Table 2 Best Results. Informal evaluation set up: training on Set 1; testing on Set 2.Formal evaluation set up: training on Set 1 and Set 2; testing on Set 3. (Numbers in brackets are 95% exact confidence intervals)
Training Set | Test Set | No. Documents Correctly Classified by System | Total No. Documents Classified by System | No. Documents in Test Set | Precision | Recall | F-score | Baseline |
---|---|---|---|---|---|---|---|---|
Set 1 | Set 2 | 126 | 136 | 136 | 92.64 (86.89-96.42) | 92.64 (86.89-96.42) | 92.64 (86.89-96.42) | 63.31 (56.05-72.70) |
Set 1 and Set 2 | Set 3 | 89 | 104 | 104 | 85.57 (77.33-91.70) | 85.57 (77.33-91.70) | 85.57 (77.33-91.70) | 60.58 (50.51-70.02) |
For the formal evaluation and the final i2b2 submission, our models were built from Set 1 and Set 2 and were run on the official I2B2 test set (Set 3). We submitted three sets of results run with models that differed slightly as described in the preceding paragraph. Our best F-score is 85.57 for this final formal evaluation (most frequent category baseline is 60.58). If we remove the unknown category and consider 2 categories (current smoker and noncurrent, which includes smoker, past, and nonsmoker), precision, recall and F-score for current are 53.33, 72.72, and 61.53 respectively; and for noncurrent are 88.46, 76.66, and 82.14 respectively.
Our error analysis uncovered several areas for improvement.
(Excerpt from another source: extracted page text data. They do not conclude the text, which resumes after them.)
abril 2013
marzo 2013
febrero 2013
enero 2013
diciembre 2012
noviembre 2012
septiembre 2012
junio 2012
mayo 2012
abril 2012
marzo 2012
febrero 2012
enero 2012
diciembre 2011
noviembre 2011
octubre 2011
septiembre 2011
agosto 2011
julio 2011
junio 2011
Currently, our negation detection does not account for nonnegated lexical items indicating nonsmoker status, e.g., nonsmoker, nonsmoker. Also, phrases such as “nor does she smoke” are not flagged as negated.
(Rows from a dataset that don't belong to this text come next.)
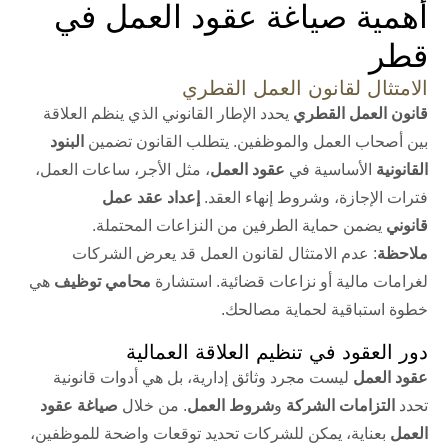
أهمية صياغة عقود العمل في
قطر
الامتثال لقانون العمل القطري
قانون العمل القطري
يحدد الإطار القانوني الذي ينظم العلاقة
بين أصحاب العمل والموظفين. يتطلب القانون تضمين
البنود
القانونية
الأساسية في
عقود العمل
، مثل الأجر، ساعات العمل،
فترات الإجازة، وشروط إنهاء العقد.
إعداد عقد عمل
قانوني
يضمن حماية الطرفين من النزاعات المحتملة.
ملاحظة
: عدم الامتثال لقانون العمل قد يعرض الشركات
لغرامات مالية أو نزاعات قضائية. استشارة
محامي توظيف
هي
خطوة استباقية لحماية مصالحك.
دور العقود في تنظيم العلاقة العمالية
عقود العمل
ليست مجرد وثائق إدارية، بل هي أدوات قانونية
تحدد
التزامات الشركة
و
شروط العمل
. من خلال
صياغة عقود
العمل
بعناية، يمكن للشركات تحديد توقعات واضحة للموظفين،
Our temporal resolution component does not include an explicit one-year rule for distinguishing between past smoker and current smoker, but relies on the features and labeled data to learn the differences. The most challenging category for our system to classify is past smoker. Our system’s upper bound for this category is 78% when training and testing is performed on the same data. Potential enhancements are the inclusion metadata information as features, e.g., section headings, and experimenting with higher order SVMs, especially for temporal resolution.
We also noticed interesting cases such as the following report, which contained the sentence “He does drink alcohol three drinks per day, denies any current tobacco use.” The final classification as provided by the challenge organizers is unknown despite the fact that based on the above sentence one would be tempted to assign the nonsmoker label. Assigning smoking status by human experts might include information over the entire report and involve some inference based on the facts, medical and otherwise, as present in the entire record, which requires processing beyond sentence classification.
Conclusion
In this article, we described our system for identifying patient smoking status as part of the First Shared Task on Natural Language Challenges for Clinical Data. We reduce the problem of document classification to a sentence classification task to discover the relevant smoking information from which the final document level assignment is derived. The system uses a series of components developed by the Mayo Clinic NLP group within IBM’s UIMA. The total effort invested in this project was approximately 160 hours, which includes manual sentence-level annotation, code development of the project’s UIMA components, model building, experimentation, and discussions.
Acknowledgments
The authors thank Lesa Rohde for manual annotations and the JAMIA reviewers for their critiques.